Ten thousand raffle tickets are sold. 1 first prize of $1800, 3 second prizes of $600 each, and 9 third

prizes of $200 each are to be awarded, with all winners selected randomly. If you purchase one
ticket, what are your expected winnings?

To calculate your expected winnings, you need to find the probability of winning each prize and multiply it by the amount of each prize.

First, let's find the probability of winning the first prize:
There is only 1 first prize, and since 10,000 tickets are sold, the probability of winning the first prize is 1/10,000.

The second prize has 3 winners, so the probability of winning a second prize is 3/10,000.

Similarly, the probability of winning a third prize is 9/10,000, as there are 9 third prizes.

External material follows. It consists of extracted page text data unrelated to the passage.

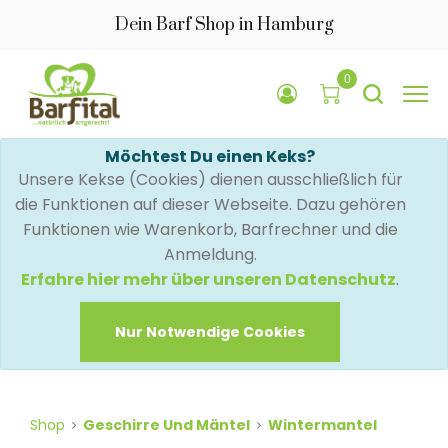
Dein Barf Shop in Hamburg
0
Möchtest Du einen Keks?
Unsere Kekse (Cookies) dienen ausschließlich für
die Funktionen auf dieser Webseite. Dazu gehören
Funktionen wie Warenkorb, Barfrechner und die
Anmeldung.
Erfahre hier mehr über unseren Datenschutz
.
Nur Notwendige Cookies
Shop
Geschirre Und Mäntel
Wintermantel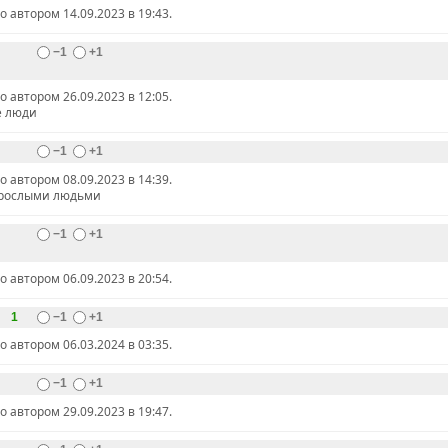
автором 14.09.2023 в 19:43.
−1
+1
автором 26.09.2023 в 12:05.
е люди
−1
+1
автором 08.09.2023 в 14:39.
зрослыми людьми
−1
+1
автором 06.09.2023 в 20:54.
1
−1
+1
автором 06.03.2024 в 03:35.
−1
+1
автором 29.09.2023 в 19:47.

Now, let's calculate the expected winnings:

Expected winnings = (Probability of winning the first prize * Amount of the first prize) +
(Probability of winning a second prize * Amount of a second prize) +
(Probability of winning a third prize * Amount of a third prize)

Expected winnings = (1/10,000 * $1800) + (3/10,000 * $600) + (9/10,000 * $200)

Calculating this expression:

Expected winnings = ($1800/10,000) + ($1800/10,000) + ($1800/10,000)

Expected winnings = $5400/10,000

Simplifying, we get:

Expected winnings = $0.54

Therefore, if you purchase one ticket, your expected winnings are $0.54.